NanoGPT Slowrun: Language Modeling with Limited Data, Infinite Compute

NanoGPT Slowrun: Language Modeling with Limited Data, Infinite Compute qlabs.sh/slowrun...

linolevan · 11 days ago

There was this very interesting paper out of Stanford this last September about pretraining under the unlimited compute but limited data paradigm[0]. Pretty much exactly the same thing but with ~200M training tokens instead.

[0] https://www.alphaxiv.org/abs/2509.14786

sdpmas · 11 days ago

yeah, we do incorporate some of the findings from the paper in our repo! like aggressive regularization and ensembling.

_0ffh · 11 days ago

I see you already mention diffusion - iirc there was a result not too long ago that diffusion models keep improving with more epochs for longer than AR models do.

bee_rider · 11 days ago

> Directions we think are wide open

> Second-order optimizers and natural gradient methods

Do second order optimizers help improve data efficiency? I assumed they’d help you get to the same minimum faster (but this is way outside my wheelhouse).

sdpmas · 11 days ago

yes! typically the optimizer that trains faster also get better data efficiency. it maybe not be absolutely true, but that has been my observation so far. also see https://arxiv.org/pdf/2510.09378 for second-order methods.

vladf · 11 days ago

That still looks like a “converge faster” paper.

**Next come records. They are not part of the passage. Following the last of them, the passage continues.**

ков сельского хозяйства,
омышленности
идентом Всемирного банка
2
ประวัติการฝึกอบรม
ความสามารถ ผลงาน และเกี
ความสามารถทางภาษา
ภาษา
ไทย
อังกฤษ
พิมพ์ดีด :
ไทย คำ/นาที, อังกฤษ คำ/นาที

https://arxiv.org/abs/2006.10732

The above provides a nuanced theoretical view. GD inductive bias is probably better unless your model is misspecified

alyxya · 11 days ago

Fundamentally I don't believe second-order methods get better data efficiency by itself, but changes to the optimizer can because the convergence behavior changes. ML theory lags behind the results in practice.

lzaborowski · 11 days ago

I like the idea of flipping the constraint. Most ML benchmarks assume unlimited data and limited compute, so people optimize for speed.

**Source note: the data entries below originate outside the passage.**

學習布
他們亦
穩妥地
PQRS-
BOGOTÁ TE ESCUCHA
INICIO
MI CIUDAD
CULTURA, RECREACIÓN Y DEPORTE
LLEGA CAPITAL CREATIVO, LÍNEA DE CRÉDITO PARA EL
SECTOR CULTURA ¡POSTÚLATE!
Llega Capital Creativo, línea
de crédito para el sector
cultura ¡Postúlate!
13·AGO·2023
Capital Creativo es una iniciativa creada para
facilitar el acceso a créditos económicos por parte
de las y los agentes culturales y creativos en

If high-quality training data becomes the real bottleneck, then the interesting question is how much signal you can extract from the same dataset when compute is cheap.

jbergqvist · 11 days ago

Very interesting benchmark, excited to see what comes out of this. Considering humans are enourmously more sample efficient compared to today's models, it seems clear there's a lot of room to close that gap. The fact that they hit 5.5x in the first week with relatively straightforward changes suggests we're nowhere near the ceiling for data efficiency

sdpmas · 11 days ago

absolutely!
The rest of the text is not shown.